Logging
This page explains why Protean's logging works the way it does. For task-oriented instructions see the Logging guide; for a factual enumeration of config keys, framework loggers, and event schemas see the Logging reference.
Why structured logs?
The 12-factor treatment of logs as an event stream has been conventional wisdom for more than a decade, but most codebases still produce human-formatted strings and call it a day:
# The old way — looks readable, queries like grep
logger.info(f"Refunded ${amount} for order {order_id} because {reason}")
When a customer reports a missing refund, you open Loki or Elasticsearch
and search. You don't know whether people wrote "Refunded" or
"Refund issued" or "Processing refund"; you don't know whether the
amount comes before or after the order id; you don't know whether the
reason is free text or a code. Every query is an archaeology dig.
Structured logs invert that:
# The Protean way — event name is stable, fields are queryable
logger.info("payment_refunded", order_id="ord-123", amount=19.99, reason="customer_request")
event=payment_refunded AND reason=customer_request is a viable query.
avg(amount) by reason is a viable aggregation. count by hour draws a
time series. Strings are opaque; fields are data.
Protean commits to this pattern throughout — every hot-path event emitted
by the framework uses a stable name and structured fields, and the
get_logger() API encourages application code to do the same.
The wide event pattern
Structured logs alone still leave an observability gap: when something
goes wrong inside a handler, you typically have a dozen scattered log
lines — "started processing", "loaded aggregate", "validated input",
"raised event", "saved aggregate", "committed UoW" — and you have to
reconstruct the full story by filtering on correlation_id.
The wide event pattern replaces that stream of thin events with one rich event per unit of work. Stripe's engineering blog codified this as the canonical log line pattern:
We emit one log line for every request our application handles. The log line contains every field we might want to query on: request id, user id, response time, status code, billing plan, A/B test cohorts, and so on.
That one log line answers:
- "Which requests failed in the last 10 minutes?"
- "What's the p99 latency for premium users on the checkout endpoint?"
- "Which feature-flag cohort shows the highest error rate?"
…without joining log lines or re-running the query over a dozen thin events.
Designing fields for queryability
The practical insight: choose log fields by asking "what questions will operators ask at 3 AM?" not "what is my code doing right now." That reframes debugging from archaeology — grep for strings until a pattern emerges — to analytics — run an aggregation on a queryable schema.
Examples of queries wide events enable when the right fields are bound:
- "Show all payment failures for premium users in the last hour grouped by error code."
- "What's the p99 handler duration for
PlaceOrdercommands wherecoupon_appliedis not null?" - "Which aggregates have the highest
events_raised_count? (potential aggregate design smell.)" - "Which correlation chains span more than five handlers? (long-running flows worth inspecting.)"

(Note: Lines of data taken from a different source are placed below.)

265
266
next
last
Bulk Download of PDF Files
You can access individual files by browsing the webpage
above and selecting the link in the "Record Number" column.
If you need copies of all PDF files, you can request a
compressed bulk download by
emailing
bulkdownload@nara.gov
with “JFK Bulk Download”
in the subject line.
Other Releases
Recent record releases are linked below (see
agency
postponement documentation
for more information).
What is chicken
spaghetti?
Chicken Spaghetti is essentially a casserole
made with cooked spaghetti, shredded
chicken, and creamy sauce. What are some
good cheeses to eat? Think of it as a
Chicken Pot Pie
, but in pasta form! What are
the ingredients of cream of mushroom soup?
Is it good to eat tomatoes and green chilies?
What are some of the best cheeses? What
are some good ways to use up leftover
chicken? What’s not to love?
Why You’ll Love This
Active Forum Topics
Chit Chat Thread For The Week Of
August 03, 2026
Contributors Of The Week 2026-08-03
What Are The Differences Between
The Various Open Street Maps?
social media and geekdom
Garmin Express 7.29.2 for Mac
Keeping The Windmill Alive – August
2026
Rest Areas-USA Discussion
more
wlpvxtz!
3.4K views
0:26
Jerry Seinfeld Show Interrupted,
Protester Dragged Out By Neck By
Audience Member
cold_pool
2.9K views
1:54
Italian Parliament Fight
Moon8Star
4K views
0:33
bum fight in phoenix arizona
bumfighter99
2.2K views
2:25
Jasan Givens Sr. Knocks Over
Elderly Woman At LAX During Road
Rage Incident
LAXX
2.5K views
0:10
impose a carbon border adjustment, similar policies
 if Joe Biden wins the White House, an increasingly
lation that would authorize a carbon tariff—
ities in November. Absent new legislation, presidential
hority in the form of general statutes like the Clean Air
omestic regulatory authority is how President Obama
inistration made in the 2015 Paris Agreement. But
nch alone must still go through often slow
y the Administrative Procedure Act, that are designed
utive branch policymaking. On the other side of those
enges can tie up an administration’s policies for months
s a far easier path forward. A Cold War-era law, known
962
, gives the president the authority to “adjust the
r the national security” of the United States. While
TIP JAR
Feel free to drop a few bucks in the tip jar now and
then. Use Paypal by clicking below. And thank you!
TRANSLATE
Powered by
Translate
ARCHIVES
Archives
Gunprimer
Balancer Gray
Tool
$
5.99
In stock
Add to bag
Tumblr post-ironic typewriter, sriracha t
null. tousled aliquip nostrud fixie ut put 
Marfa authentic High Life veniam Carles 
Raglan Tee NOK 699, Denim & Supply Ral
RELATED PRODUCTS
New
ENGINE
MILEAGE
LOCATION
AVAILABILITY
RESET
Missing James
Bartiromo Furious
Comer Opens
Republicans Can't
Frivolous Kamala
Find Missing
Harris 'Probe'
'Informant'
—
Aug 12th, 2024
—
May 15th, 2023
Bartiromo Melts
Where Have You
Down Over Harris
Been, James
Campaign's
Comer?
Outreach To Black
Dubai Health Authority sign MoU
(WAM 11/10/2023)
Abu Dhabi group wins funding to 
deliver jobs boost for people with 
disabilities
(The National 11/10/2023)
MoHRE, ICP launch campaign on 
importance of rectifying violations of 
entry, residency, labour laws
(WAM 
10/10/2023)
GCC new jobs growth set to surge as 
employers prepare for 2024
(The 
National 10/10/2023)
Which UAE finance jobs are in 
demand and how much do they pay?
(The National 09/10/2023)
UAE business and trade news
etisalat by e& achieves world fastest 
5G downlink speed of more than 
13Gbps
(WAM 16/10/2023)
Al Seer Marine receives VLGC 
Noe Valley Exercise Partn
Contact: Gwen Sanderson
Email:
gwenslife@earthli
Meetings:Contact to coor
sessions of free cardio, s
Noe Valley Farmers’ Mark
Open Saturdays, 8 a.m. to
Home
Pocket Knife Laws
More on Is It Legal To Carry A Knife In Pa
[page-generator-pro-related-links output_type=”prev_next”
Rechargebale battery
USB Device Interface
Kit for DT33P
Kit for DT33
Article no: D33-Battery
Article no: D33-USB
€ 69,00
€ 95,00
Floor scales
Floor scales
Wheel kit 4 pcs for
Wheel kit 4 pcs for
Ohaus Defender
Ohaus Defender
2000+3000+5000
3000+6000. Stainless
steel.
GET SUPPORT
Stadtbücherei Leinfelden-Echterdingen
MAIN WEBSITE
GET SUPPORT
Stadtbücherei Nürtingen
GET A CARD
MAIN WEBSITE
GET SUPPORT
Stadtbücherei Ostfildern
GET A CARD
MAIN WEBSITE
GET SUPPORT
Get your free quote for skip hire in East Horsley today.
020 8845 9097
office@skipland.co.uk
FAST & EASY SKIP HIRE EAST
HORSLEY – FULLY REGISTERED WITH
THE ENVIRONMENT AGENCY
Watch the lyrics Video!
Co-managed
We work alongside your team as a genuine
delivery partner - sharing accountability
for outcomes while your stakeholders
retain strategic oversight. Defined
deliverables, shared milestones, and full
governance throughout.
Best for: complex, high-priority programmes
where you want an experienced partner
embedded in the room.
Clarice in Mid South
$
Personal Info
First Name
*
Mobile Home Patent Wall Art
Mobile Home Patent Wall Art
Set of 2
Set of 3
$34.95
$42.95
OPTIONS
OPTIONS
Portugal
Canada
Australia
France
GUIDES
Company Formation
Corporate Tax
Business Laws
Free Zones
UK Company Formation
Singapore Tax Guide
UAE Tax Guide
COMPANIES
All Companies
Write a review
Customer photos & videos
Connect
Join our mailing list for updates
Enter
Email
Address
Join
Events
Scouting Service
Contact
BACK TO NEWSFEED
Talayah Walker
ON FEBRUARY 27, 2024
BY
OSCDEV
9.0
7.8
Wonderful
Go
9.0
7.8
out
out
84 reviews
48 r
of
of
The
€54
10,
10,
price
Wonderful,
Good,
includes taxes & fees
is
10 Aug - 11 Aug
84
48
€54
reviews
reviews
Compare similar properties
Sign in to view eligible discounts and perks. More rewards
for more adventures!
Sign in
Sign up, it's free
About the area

If your wide event can answer those questions, you've picked the right fields. If it can't, you're still doing archaeology.
How Protean builds wide events automatically
No other Python framework can auto-populate domain fields like
aggregate, events_raised, or uow_outcome because no other framework
models those concepts at the framework layer. Protean builds the wide
event from two sources:
- A framework layer, always present with no code required — handler identity, duration, aggregate, events raised, repository operations, UoW outcome, correlation, and (when telemetry is enabled) trace context. See the reference for the exhaustive field list.
- An application layer, whatever the handler binds via
bind_event_context()— user tier, order total, feature flags, tenant plan.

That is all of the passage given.